Having recently perused a few trade shows and viewed lots of industry resources, there’s a lot of discussion around analytics. Looking at some IT Operations system demos, there are quite a few slick interfaces with some eye-popping reports. Really, it would seem from viewing these that an IT Ops professional could produce advanced reports for just about anything they’d need. Yet many of these systems store all of this data, and do all of the transformations and queries, without a separate data warehouse? So, why would anyone require a data warehouse, for IT Operations?

IT Operations has grown to a level of maturity, that analytics are becoming the norm. But I won’t go onto detail on that, as I’ve recently written an analytics blog post that covers it. What I do want to explore is why one would want to do those analytics on a data warehouse vs. the transactional system. For the record, Zenoss Service Dynamics does incorporate an IT Operations Data Warehouse. With that in mind, Data Warehouses make sense, for the following reasons:

  1. Scalability – Offload server & I/O bound tasks associated with querying and reporting on servers & I/O not used by the transaction processing systems. In other words, let your IT Ops monitoring system do its job, without getting bogged down by resource-intensive analytics stuff.
  2. Performance - Data models that are ideal for querying and reporting are not appropriate for transaction processing. By splitting this function, you get faster individual analytics & transaction systems, vs. a slow generic system that covers both functions.
  3. More Data – To store data from a longer span of time than can efficiently be held in a transaction processing system. How long should IT Ops transactional systems store their data, especially if they’re doing real or near real time polling? The reality is, without a data warehouse, most IT Ops monitoring systems must purge this data regularly, for performance reasons.
  4. Standardization – To provide a repository of normalized transaction data that can be reported against, without modifying the transaction processing systems

There are certainly other primers, but these may be the ones that are most significant for IT Operations.
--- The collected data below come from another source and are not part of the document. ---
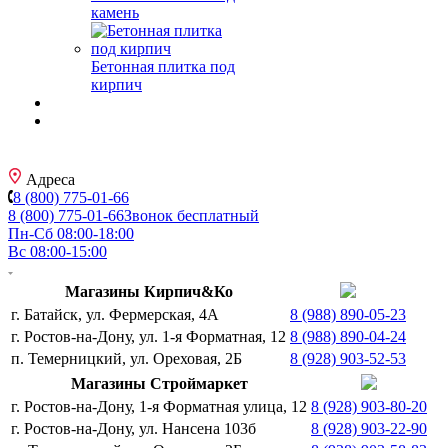
камень
Бетонная плитка под
кирпич
Адреса
8 (800) 775-01-66
8 (800) 775-01-66
Звонок бесплатный
Пн-Сб 08:00-18:00
Вс 08:00-15:00
Магазины Кирпич&Ко
г. Батайск, ул. Фермерская, 4А
8 (988) 890-05-23
г. Ростов-на-Дону, ул. 1-я Форматная, 12
8 (988) 890-04-24
п. Темерницкий, ул. Ореховая, 2Б
8 (928) 903-52-53
Магазины Строймаркет
г. Ростов-на-Дону, 1-я Форматная улица, 12
8 (928) 903-80-20
г. Ростов-на-Дону, ул. Нансена 103б
8 (928) 903-22-90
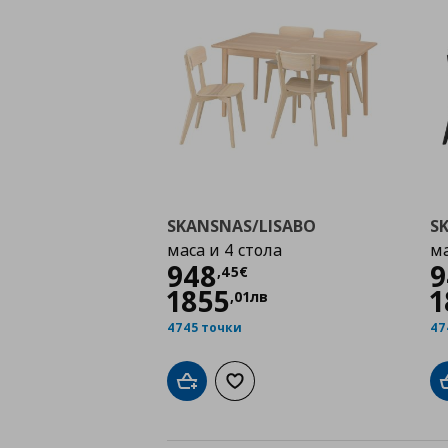
SKANSNAS/LISABO
S
маса и 4 стола
ма
Цена
948,45 €
948
9
,
45
€
1855
1
,
01
лв
4745 точки
47
Добави в кошницата
Добави към списъка с любими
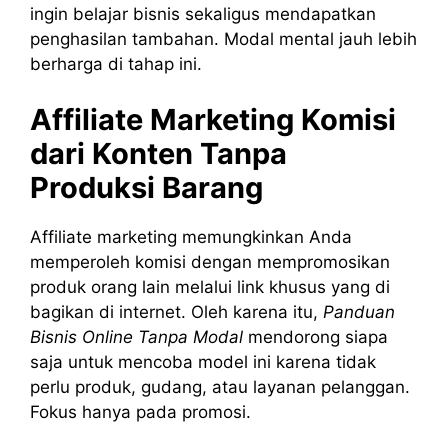
ingin belajar bisnis sekaligus mendapatkan
penghasilan tambahan. Modal mental jauh lebih
berharga di tahap ini.
Affiliate Marketing Komisi
dari Konten Tanpa
Produksi Barang
Affiliate marketing memungkinkan Anda
memperoleh komisi dengan mempromosikan
produk orang lain melalui link khusus yang di
bagikan di internet. Oleh karena itu,
Panduan
Bisnis Online Tanpa Modal
mendorong siapa
saja untuk mencoba model ini karena tidak
perlu produk, gudang, atau layanan pelanggan.
Fokus hanya pada promosi.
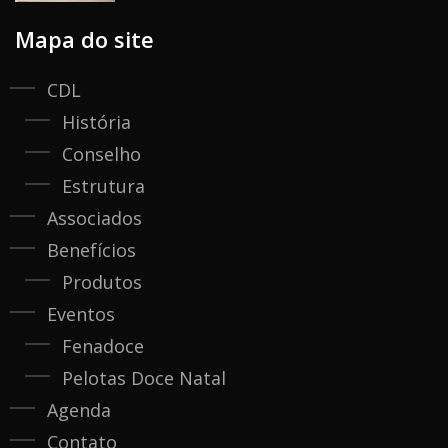
Mapa do site
CDL
História
Conselho
Estrutura
Associados
Benefícios
Produtos
Eventos
Fenadoce
Pelotas Doce Natal
Agenda
Contato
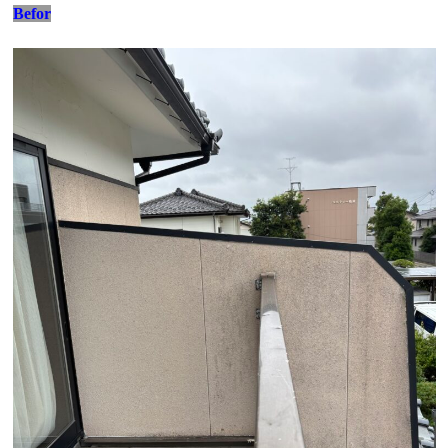
Befor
Numbers 1-3 are significant for any IT Ops system that attempts to perform analytics in their transactional systems. By adding the analytics overhead to their transactional systems, they’ll adversely impact performance and their ability to scale. And, too be effective, they’ll really have to limit the data stored. So, what’s the point? If we look at the industry now, we have a couple approaches to dealing with lots of data:

  • No Data Warehouse – These vendors crunch their snazzy reports and analytics, on the transactional systems. This impacts scale and performance heavily, and will lead to organizations having to choose between effective monitoring, and good analytics. Really, it’s a dead-end game. As analytics requirements grow (eg. capacity planning, tracking SLAs, etc.), they will eventually need a warehouse. But organizations will be so invested in customized reports & such for these systems that the transition will be extremely painful.
  • 3rd Party IT Ops Data Warehouse – Whether by buying one off the shelf, or by building their own, organizations can bolt a 3rd party warehouse on their IT Ops system. The standardization & normalization of data (eg. ETL) for these implementations is usually painful, and they’re hard to maintain. Though some “frameworks” promote these integrated capabilities, they are really 3rd party solutions that have been bolted on, through acquisition.

Some still see an IT Ops data warehouse as overkill, but I personally see it as overdue. It frees up the transactional side of the platform to scale to just about any infrastructure, while allowing the analytics side to do what it does best. As organizations stretch their transactional systems to deliver advanced reporting and even rudimentary analytics, they’ll eventually run into walls requiring them to bolt on a warehouse, anyhow.

Like it or not, analytics is coming to IT Ops, and it will inevitably drag its warehouse along for the ride.